Greetings
I have been studying the use of blood lactate levels as they relate to swim training for a number of months now. Jan Olbrechts book has been a great resource for understanding the values and utilizing the data. My question is directed to any coach or athlete that could provide me with a formal testing protocol that they have used in the past as well as advice on starting and maintaining a program for our senior age group swimmers.
Thanks in advance for any comments or direction on this topic.
Regards
Spudfin
Former Member
The Kansas City Blazers do it several times per year. You can contact their coaches through their web site, www.kcblazers.com
There are 2 tests that the German National team (WEST) used in the 80s.
300s long-course:
Startet at 1:30 pace = 4:30 and then dropped 15 seconds on each round - you can start slower - the first 2-3 rounds should be super slow and easy. 30 seconds rest where they took heartrate and lactate from the ear. go until failure or max . Some places had a lightband at the bottom of the pool that they could set up to the exact pace for each round - but the pacing was not too difficult. After a base test we would repeat every 4 weeks. You get a nice chart and you can see the curve moving to the right (hopefully).
We would get very precise pacing instructions for threshold sets based on the results.
Max Test long-course (did that test much later but on the same day) : 100 Free trying to go 1:02 (for Men) -- not sure why they picked that time - maybe just to get a baseline of going fast but not all-out.

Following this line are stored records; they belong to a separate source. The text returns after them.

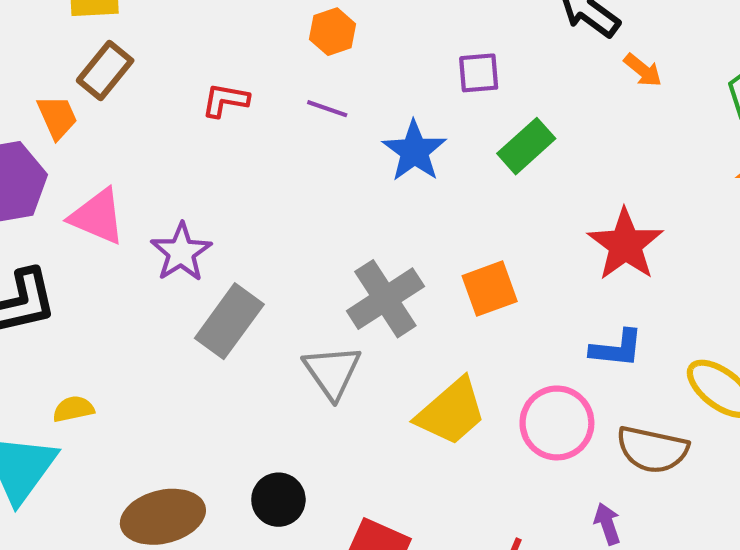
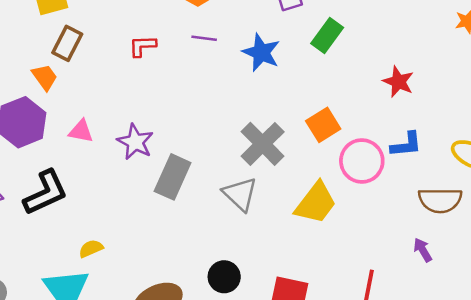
pink triangle: (97, 217) -> (81, 131), size x0.7
red star: (625, 245) -> (398, 82), size x0.7
pink circle: (557, 423) -> (362, 161), moved

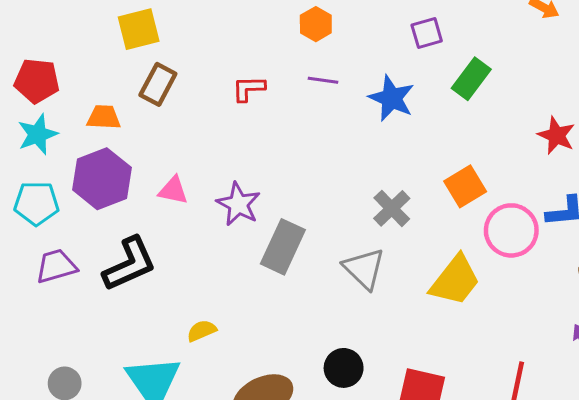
orange trapezoid: (45, 77) -> (104, 117), moved, turned -52
gray cross: (263, 144) -> (392, 208), size x0.7
yellow semicircle: (91, 249) -> (202, 331), moved

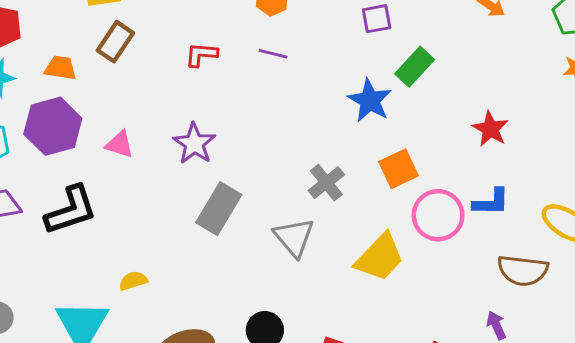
blue star: (392, 98) -> (370, 100), moved
purple star: (238, 204) -> (194, 144), moved

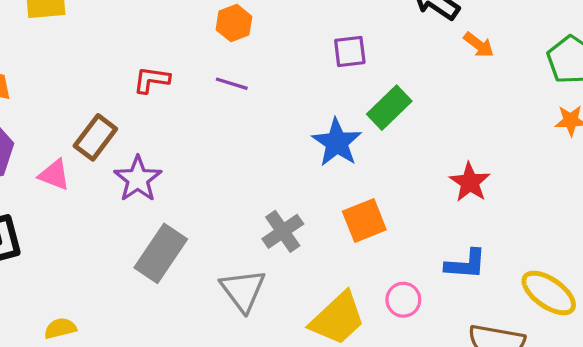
brown rectangle: (115, 42) -> (95, 137), moved
pink circle: (438, 215) -> (403, 300), moved, size x0.6

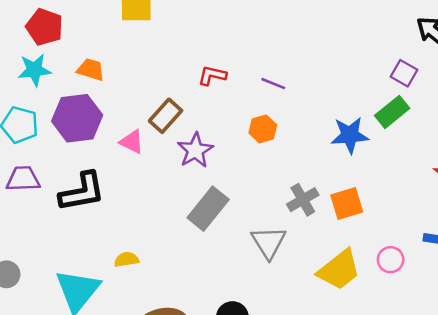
orange hexagon: (234, 23) -> (263, 129), moved
purple square: (350, 51) -> (404, 73), moved, turned 32
blue star: (337, 142) -> (350, 135), turned 30
orange square: (364, 221) -> (347, 204), moved

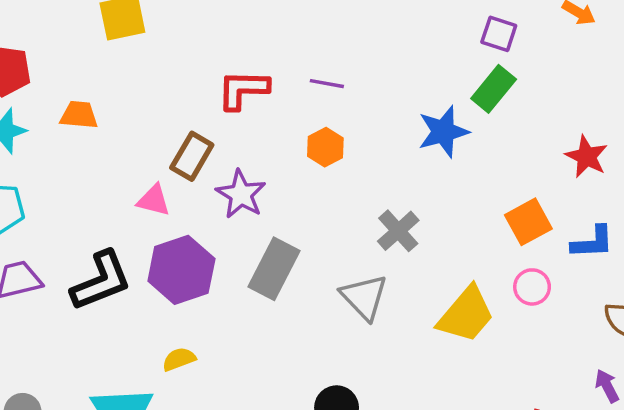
red L-shape: (212, 75) -> (243, 90), size x1.4
purple hexagon: (77, 118) -> (181, 270), moved
orange square: (347, 204) -> (528, 222), moved

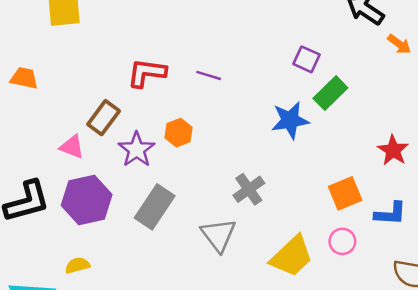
purple square: (499, 34) -> (307, 59), moved
orange hexagon: (325, 147) -> (179, 133), moved

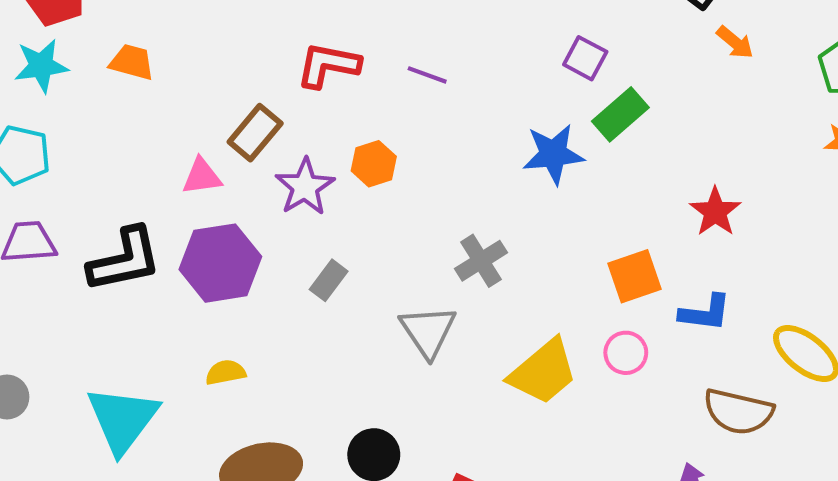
pink triangle: (72, 147) -> (202, 176), turned -32
gray rectangle: (155, 207) -> (329, 280), size x0.6
yellow semicircle: (77, 265) -> (226, 372), moved

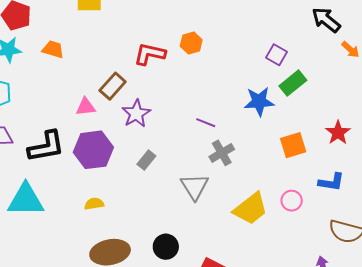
purple line: (427, 75) -> (206, 123), moved
orange hexagon: (374, 164) -> (191, 43), moved
orange square: (634, 276) -> (293, 145), moved
cyan triangle: (123, 419) -> (26, 200), moved, turned 51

Take HR and Lactate on 1 min, 3 min, 5 and 7 --- then do the same with an All-out 100.
I would recommend to get some sort of heart rate measuring device for the breaks - the finger + counting is just too unreliable.
Just a word of warning - be ready to get questioned by your swimmers if they train for 2 month and do not improve - I believe that is the reason many coaches don't do standard sets as test sets.